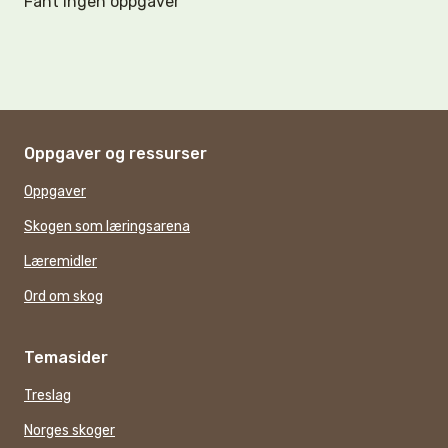
Fant ingen oppgaver
Oppgaver og ressurser
Oppgaver
Skogen som læringsarena
Læremidler
Ord om skog
Temasider
Treslag
Norges skoger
=======
§ Required action
Pictures are to be excluded; all other material must be transcribed exactly.

§ Result of the exercise
Fant ingen oppgaver
Oppgaver og ressurser
Oppgaver
Skogen som læringsarena
Læremidler
Ord om skog
Temasider
Treslag
Norges skoger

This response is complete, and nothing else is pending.